Set down again exactly the lines of the listing below that fall between the line holding "Material Alam" and the line holding "saluran air, tiang", inclusive.

§

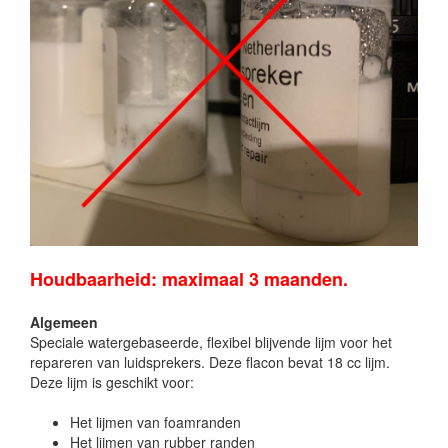
Houdbaarheid: maximaal 3 maanden.
Algemeen
Speciale watergebaseerde, flexibel blijvende lijm voor het
repareren van luidsprekers. Deze flacon bevat 18 cc lijm.
Deze lijm is geschikt voor:
Het lijmen van foamranden
Het lijmen van rubber randen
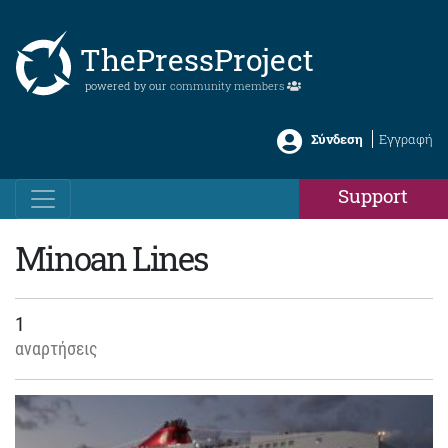
ThePressProject
powered by our
community members
Σύνδεση
Εγγραφή
Support
Minoan Lines
1
αναρτήσεις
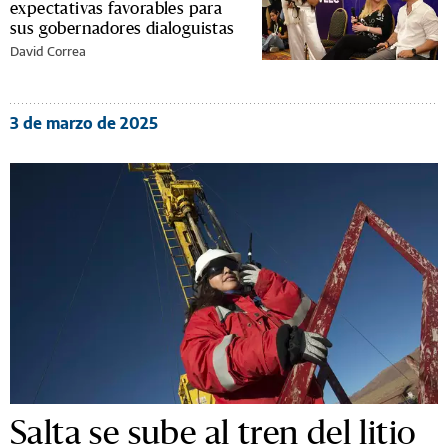
expectativas favorables para
sus gobernadores dialoguistas
David Correa
3 de marzo de 2025
Salta se sube al tren del litio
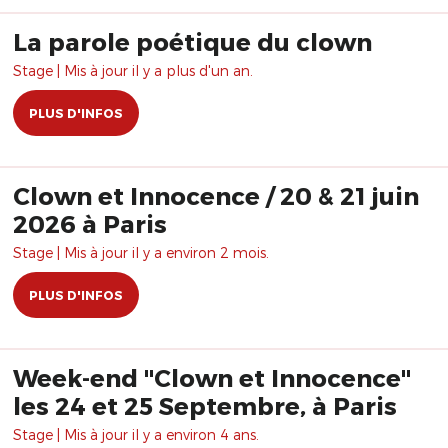
La parole poétique du clown
Stage | Mis à jour il y a plus d'un an.
PLUS D'INFOS
Clown et Innocence / 20 & 21 juin
2026 à Paris
Stage | Mis à jour il y a environ 2 mois.
PLUS D'INFOS
Week-end "Clown et Innocence"
les 24 et 25 Septembre, à Paris
Stage | Mis à jour il y a environ 4 ans.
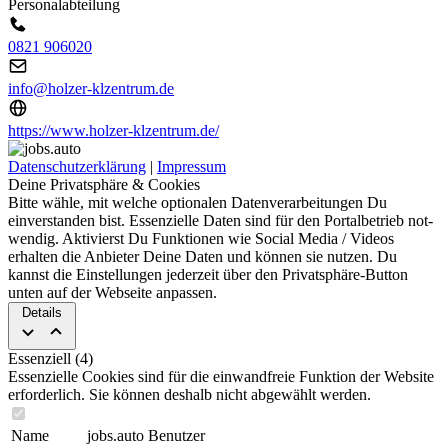
Personalabteilung
0821 906020
info@holzer-klzentrum.de
https://www.holzer-klzentrum.de/
Datenschutzerklärung
|
Impressum
Deine Privatsphäre & Cookies
Bitte wähle, mit welche optionalen Da­ten­ver­ar­bei­tun­gen Du
einverstanden bist. Es­sen­zi­elle Daten sind für den Portal­betrieb not­
wen­dig. Aktivierst Du Funktionen wie Social Media / Videos
erhalten die Anbieter Deine Daten und können sie nut­zen. Du
kannst die Ein­stel­lun­gen jederzeit über den Privat­sphäre-Button
unten auf der Webseite an­pas­sen.
Details
Essenziell (4)
Essenzielle Cookies sind für die ein­wand­freie Funktion der Website
erforderlich. Sie können deshalb nicht abgewählt werden.
Name
jobs.auto Benutzer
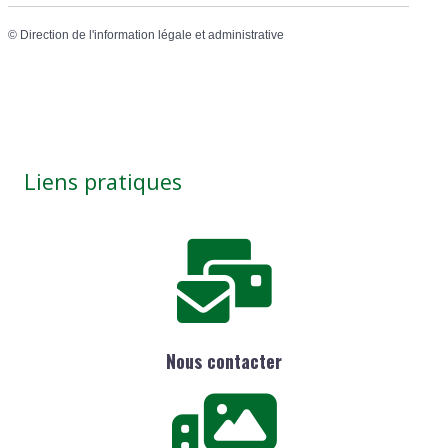
©
Direction de l'information légale et administrative
Liens pratiques
Nous contacter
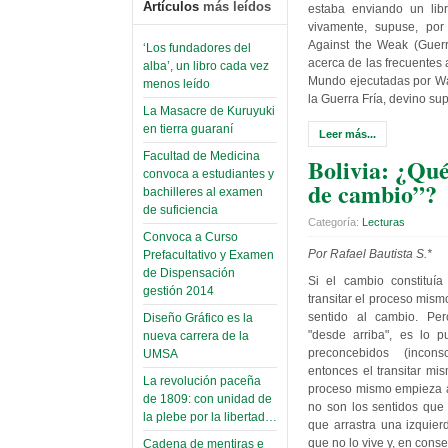
Artículos
más leídos
estaba enviando un li
vivamente, supuse, por
Against the Weak (Guerra
‘Los fundadores del
acerca de las frecuentes 
alba’, un libro cada vez
Mundo ejecutadas por Wa
menos leído
la Guerra Fría, devino su
La Masacre de Kuruyuki
en tierra guaraní
Leer más...
Facultad de Medicina
Bolivia: ¿Qué
convoca a estudiantes y
de cambio”?
bachilleres al examen
de suficiencia
Categoría:
Lecturas
Convoca a Curso
Por Rafael Bautista S.*
Prefacultativo y Examen
de Dispensación
Si el cambio constituía
gestión 2014
transitar el proceso mism
sentido al cambio. Pe
Diseño Gráfico es la
"desde arriba", es lo
nueva carrera de la
preconcebidos (incons
UMSA
entonces el transitar mi
La revolución paceña
proceso mismo empieza a
de 1809: con unidad de
no son los sentidos que 
la plebe por la libertad…
que arrastra una izquier
que no lo vive y, en cons
Cadena de mentiras e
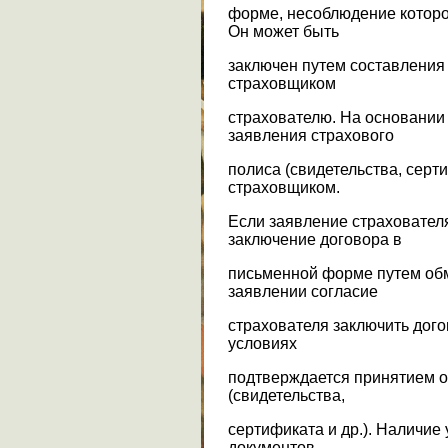
форме, несоблюдение которой
Он может быть
заключен путем составления
страховщиком
страхователю. На основании 
заявления страхового
полиса (свидетельства, серт
страховщиком.
Если заявление страховател
заключение договора в
письменной форме путем об
заявлении согласие
страхователя заключить дог
условиях
подтверждается принятием о
(свидетельства,
сертификата и др.). Наличие
документов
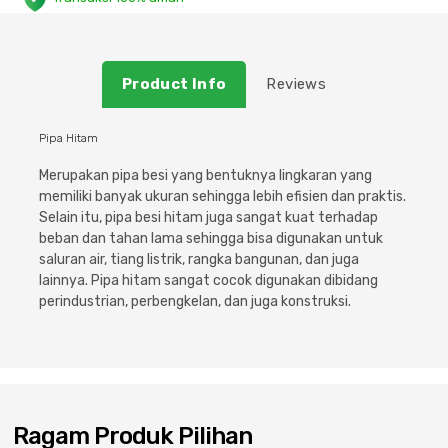
Plafon & Partisi
Material Alam
Sistem Elektrikal
Product Info
Sanitari & Aksesorisnya
Besi Profil & Plat
Pompa dan Pipa
Reviews
Aksesoris Dapur
Produk Pracetak
Lampu & Listrik
Pipa Hitam
Merupakan pipa besi yang bentuknya lingkaran yang
Peralatan & Perkakas
Besi Profil & Baja
memiliki banyak ukuran sehingga lebih efisien dan praktis.
Selain itu, pipa besi hitam juga sangat kuat terhadap
beban dan tahan lama sehingga bisa digunakan untuk
Aksesoris Perabot
Semen & Sejenisnya
saluran air, tiang listrik, rangka bangunan, dan juga
lainnya. Pipa hitam sangat cocok digunakan dibidang
Scaffolding
perindustrian, perbengkelan, dan juga konstruksi.
Konstruksi
Atap & Lantai
Ragam Produk Pilihan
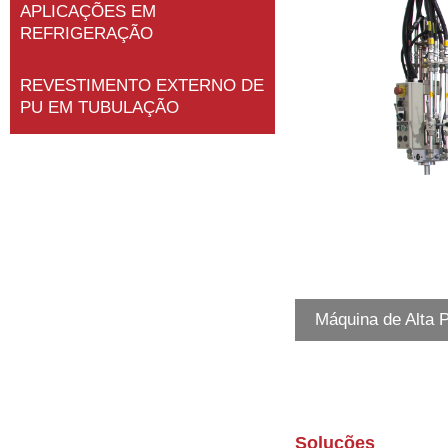
APLICAÇÕES EM
REFRIGERAÇÃO
REVESTIMENTO EXTERNO DE
PU EM TUBULAÇÃO
Máquina de Alta 
Soluções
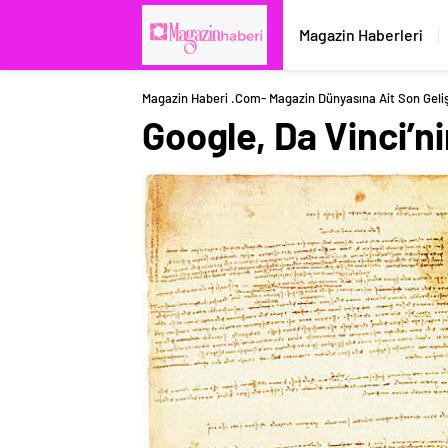
Magazin Haberleri
Magazin Haberi .com- Magazin Dünyasına Ait Son Geli
Google, Da Vinci’ni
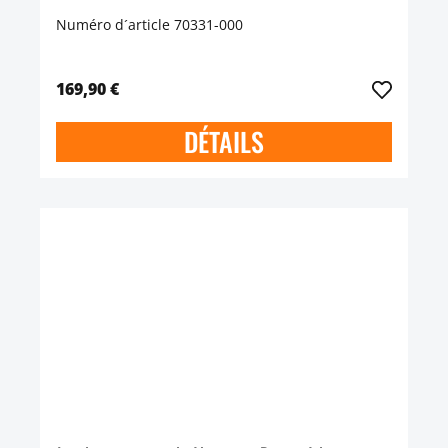
Numéro d´article 70331-000
169,90 €
DÉTAILS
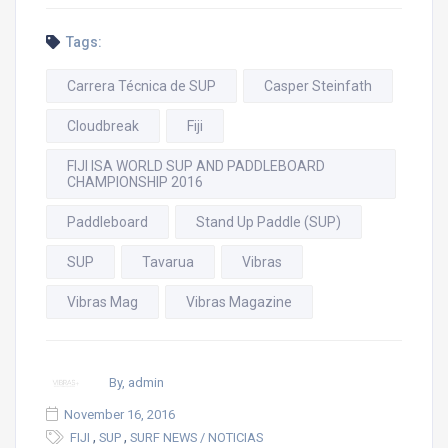
Tags:
Carrera Técnica de SUP
Casper Steinfath
Cloudbreak
Fiji
FIJI ISA WORLD SUP AND PADDLEBOARD
CHAMPIONSHIP 2016
Paddleboard
Stand Up Paddle (SUP)
SUP
Tavarua
Vibras
Vibras Mag
Vibras Magazine
By, admin
November 16, 2016
,
,
FIJI
SUP
SURF NEWS / NOTICIAS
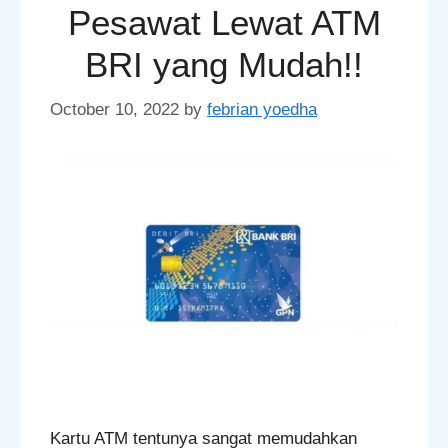
Pesawat Lewat ATM
BRI yang Mudah!!
October 10, 2022
by
febrian yoedha
Kartu ATM tentunya sangat memudahkan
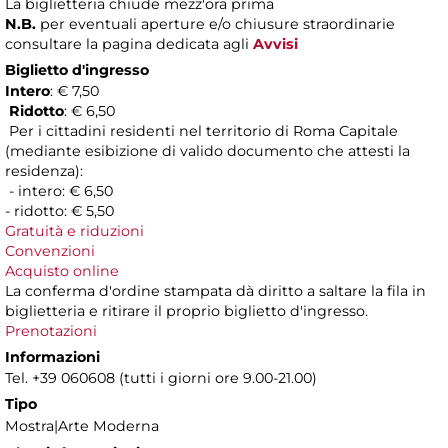
La biglietteria chiude mezz'ora prima
N.B.
per eventuali aperture e/o chiusure straordinarie
consultare la pagina dedicata agli
Avvisi
Biglietto d'ingresso
Intero
: € 7,50
Ridotto
: € 6,50
Per i cittadini residenti nel territorio di Roma Capitale
(mediante esibizione di valido documento che attesti la
residenza):
- intero: € 6,50
- ridotto: € 5,50
Gratuità e riduzioni
Convenzioni
Acquisto online
La conferma d'ordine stampata dà diritto a saltare la fila in
biglietteria e ritirare il proprio biglietto d'ingresso.
Prenotazioni
Informazioni
Tel. +39 060608 (tutti i giorni ore 9.00-21.00)
Tipo
Mostra|Arte Moderna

§

■ Exercise answer:
Material Alam
Sistem Elektrikal
Product Info
Sanitari & Aksesorisnya
Besi Profil & Plat
Pompa dan Pipa
Reviews
Aksesoris Dapur
Produk Pracetak
Lampu & Listrik
Pipa Hitam
Merupakan pipa besi yang bentuknya lingkaran yang
Peralatan & Perkakas
Besi Profil & Baja
memiliki banyak ukuran sehingga lebih efisien dan praktis.
Selain itu, pipa besi hitam juga sangat kuat terhadap
beban dan tahan lama sehingga bisa digunakan untuk
Aksesoris Perabot
Semen & Sejenisnya
saluran air, tiang listrik, rangka bangunan, dan juga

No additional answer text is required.